God manifests in the whisper, the "still small voice," and that we usually need to abide in silence before we are able to hear it. Nothing really new, there . . . a chestnut of spiritual traditions. Nor would I be adding much by talking about the opposite of silence, which is noise. Yes, these are indeed noisy times, with an exponential increase in the sheer volume of communications competing constantly for our attention.

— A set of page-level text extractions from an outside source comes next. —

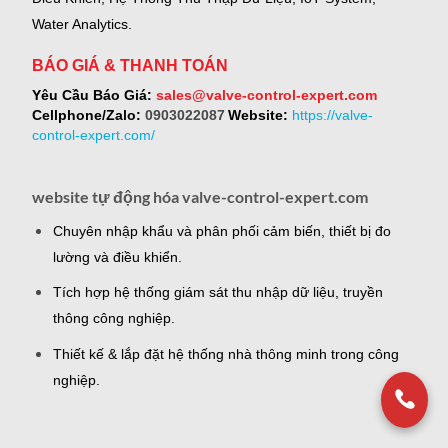
Water Analytics.
BÁO GIÁ & THANH TOÁN
Yêu Cầu Báo Giá:
sales@valve-control-expert.com
Cellphone/Zalo:
0903022087
Website:
https://valve-
control-expert.com/
website tự động hóa valve-control-expert.com
Chuyên nhập khẩu và phân phối cảm biến, thiết bị đo
lường và điều khiển.
Tích hợp hệ thống giám sát thu nhập dữ liệu, truyền
thông công nghiệp.
Thiết kế & lắp đặt hệ thống nhà thông minh trong công
nghiệp.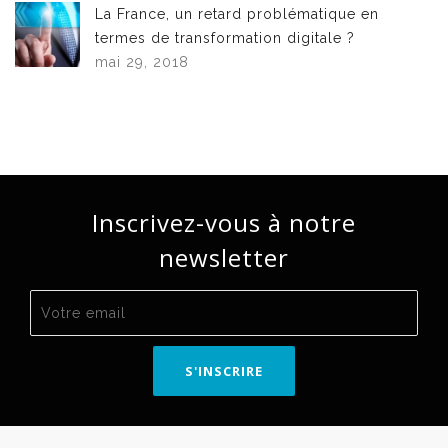
La France, un retard problématique en
termes de transformation digitale ?
mai 29, 2018
Inscrivez-vous à notre
newsletter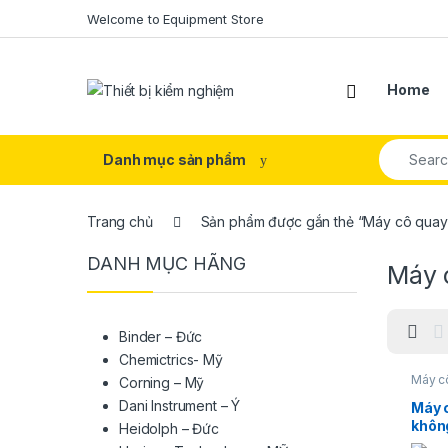
Skip to navigation
Skip to content
Welcome to Equipment Store
Home
Search fo
Danh mục sản phẩm
Trang chủ
Sản phẩm được gắn thẻ “Máy cô quay
DANH MỤC HÃNG
Máy 
Binder – Đức
Chemictrics- Mỹ
Máy c
Corning – Mỹ
Heido
Dani Instrument – Ý
Máy 
khôn
Heidolph – Đức
G3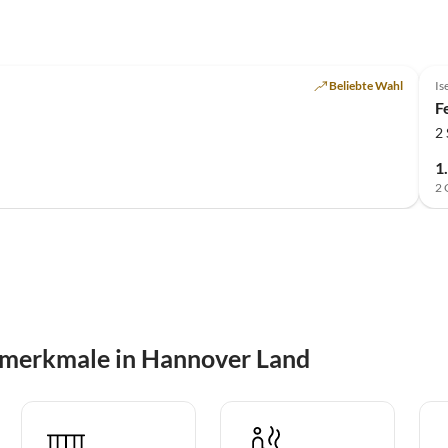
Top-Inserat
Beliebte Wahl
Is
F
2
1
2 
smerkmale in Hannover Land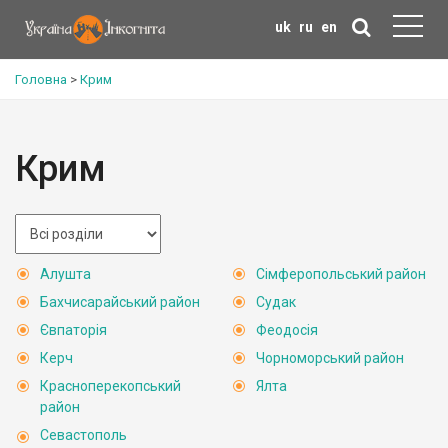
uk
ru
en
Головна
>
Крим
Крим
Алушта
Сімферопольський район
Бахчисарайський район
Судак
Євпаторія
Феодосія
Керч
Чорноморський район
Красноперекопський
Ялта
район
Севастополь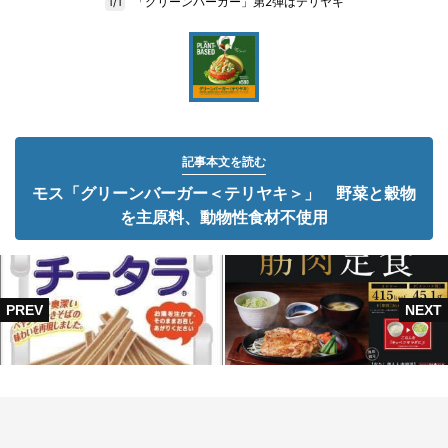
「グリーンバーガー」第2弾はテリヤキ
1/1
記事本文を読む
モス「グリーンバーガー＜テリヤキ＞」 野菜と穀物
を主原料、動物性食材不使用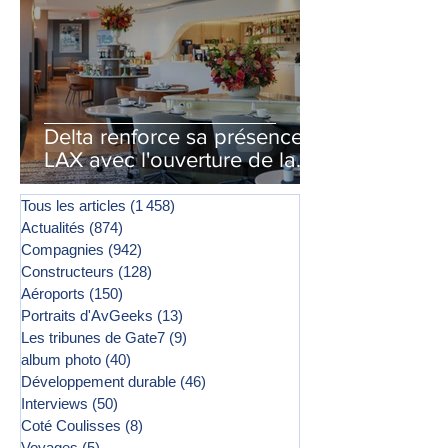
Delta renforce sa présence à
LAX avec l'ouverture de la
première phase d'un second
salon Delta One
Tous les articles
(1 458)
1 458 posts
Actualités
(874)
874 posts
Compagnies
(942)
942 posts
Constructeurs
(128)
128 posts
Aéroports
(150)
150 posts
Portraits d'AvGeeks
(13)
13 posts
Les tribunes de Gate7
(9)
9 posts
album photo
(40)
40 posts
Développement durable
(46)
46 posts
Interviews
(50)
50 posts
Coté Coulisses
(8)
8 posts
Voyages
(5)
5 posts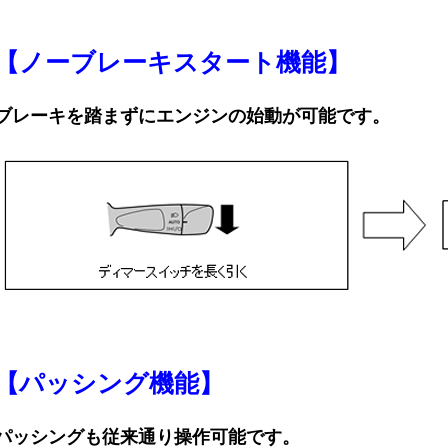
【ノーブレーキスタート機能】
ブレーキを踏まずにエンジンの始動が可能です。
【パッシング機能】
パッシングも従来通り操作可能です。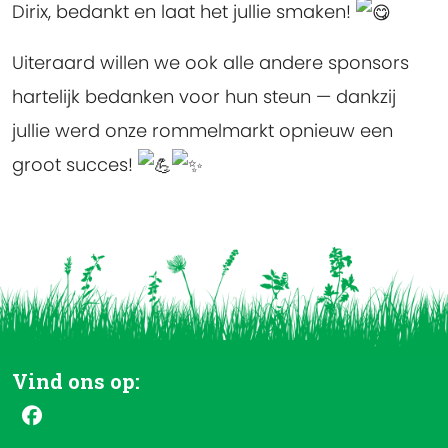
Dirix, bedankt en laat het jullie smaken!
Uiteraard willen we ook alle andere sponsors
hartelijk bedanken voor hun steun — dankzij
jullie werd onze rommelmarkt opnieuw een
groot succes!
Vind ons op: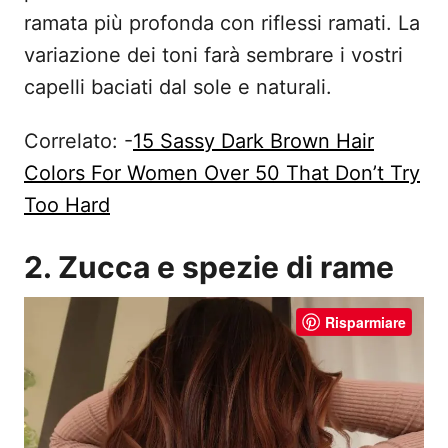
ramata più profonda con riflessi ramati. La
variazione dei toni farà sembrare i vostri
capelli baciati dal sole e naturali.
Correlato: -
15 Sassy Dark Brown Hair
Colors For Women Over 50 That Don’t Try
Too Hard
2. Zucca e spezie di rame
Risparmiare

I would add that silence is as much about energy conservation as it is about tuning into Grace. We grossly underestimate how much energy is consumed in communiction. When I was in a ten-day Vipassana retreat, we were forbidden to speak, read, write, or even make eye contact. As a result, I built up a tremendous amount of energy, so much that I could barely sleep at night. One the final day of the retreat, when we were allowed to talk again, I could feel all that energy go PSSSSSSSTTT right out of me again. It was a little humbling, as someone who had dedicated much of my life to spiritual conversation, to realize that talking used up so much power and focus. Nor did silence compromise intimacy, either . . . deprived of all small talk and personal stories, I found myself in rapport with all the others in the retreat. I knew who was sick and who was healthy, who was having a good meditation and who was frustrated. All kinds of subtle knowledge from unspoken cues becomes conscious when you are liberated from the gross.

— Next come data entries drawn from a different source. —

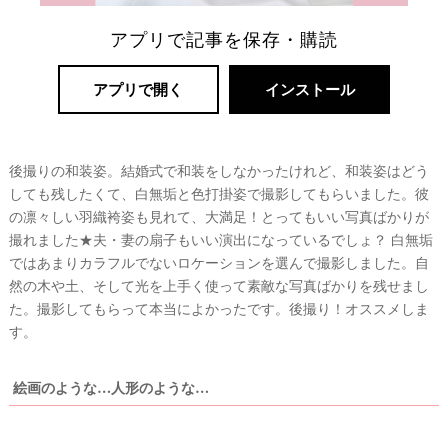
アプリで記事を保存・購読
アプリで開く
インストール
後撮りの和装姿。結婚式で和装をしなかったけれど、和装姿はどう
しても残したくて、白無垢と色打掛姿で撮影してもらいました。彼
の凛々しい羽織袴姿も見れて、大満足！とってもいい写真ばかりが
撮れました★夫・妻の扇子もいい演出になっているでしょ？ 白無垢
ではあまりカラフルでないロケーションを選んで撮影しました。自
然の木や土、そして光を上手く使って素敵な写真ばかりを残せまし
た。撮影してもらって本当によかったです。後撮り！オススメしま
す。
絵画のような…人形のような…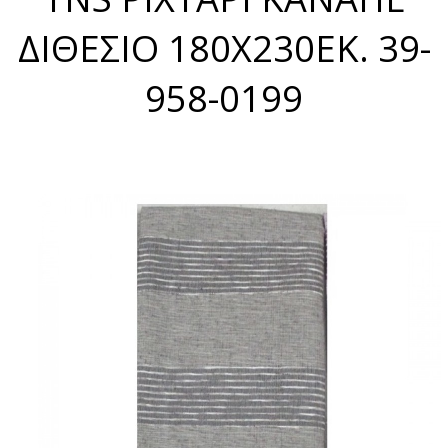
ΔΙΘΕΣΙΟ 180X230ΕΚ. 39-
958-0199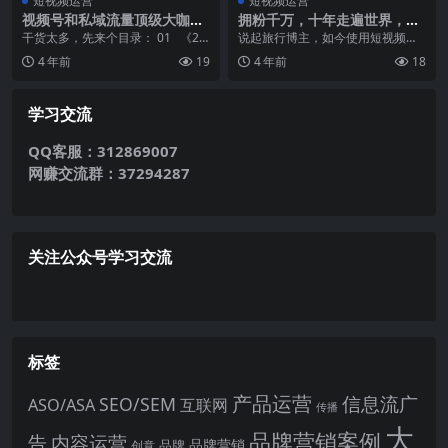
短视频运营
短视频运营
视频号和私域流量顶级大咖的
拥粉千万，十年走遍世界，
实战心得与运营方法论
「侣行」有哪些短视频运营秘
干货太多，先来个目录： 01 《20
‍说起旅行博主，如今使用短视频的
笈？
21视频号年中发展报告》 榜哥 视
用户群体可能更加熟悉具有浓烈的
4 年前
19
4 年前
18
频号...
爱和美好色彩的房琪...
学习交流
QQ客服：312869007
网赚交流群：37294287
关注公众号学习交流
标签
产品运营
信息流广
SEO/SEM
ASO/ASA
互联网
传播
大
品牌营销案例
内容运营
告
品牌营销
品牌
创意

Are we talking about literal silence, here? Do you need to take a vow of silence to realize the spiritual benefit of stillness? Or can you abide in stillness in your daily routine, as a gush of slim self-help books proclaim? Well . . . yes, I think we're talking about literal silence, or at least, minimal noise. Many teachers have witnessed to the capacity of maintaining stillness-amid-noise -- even, as Fleet Maull describes, stillness-amid-sheer-hell. But that only comes from becoming comfortable with periods of real silence, within and without. Like the monks, I'm a big fan of doing spiritual disciplines in the early morning hours, when the world is asleep and your own stillness has not yet been stirred up by the day.

And then, if you can establish yourself in some stillness at the beginning of the day, the trick is to not give it away. The Buddhists have a notion of "right speech," which really breaks down "don't say anything you don't have to say." If you eliminate gossip, complaining, and small talk, you could do away with 80% of all typical conversations. And if you could do the same with your internal dialog, you could probably cut out a similar percentage of distracting thought. That's actually an enormous challenge . . . and you may find it easier, as the monks do, to be completely still.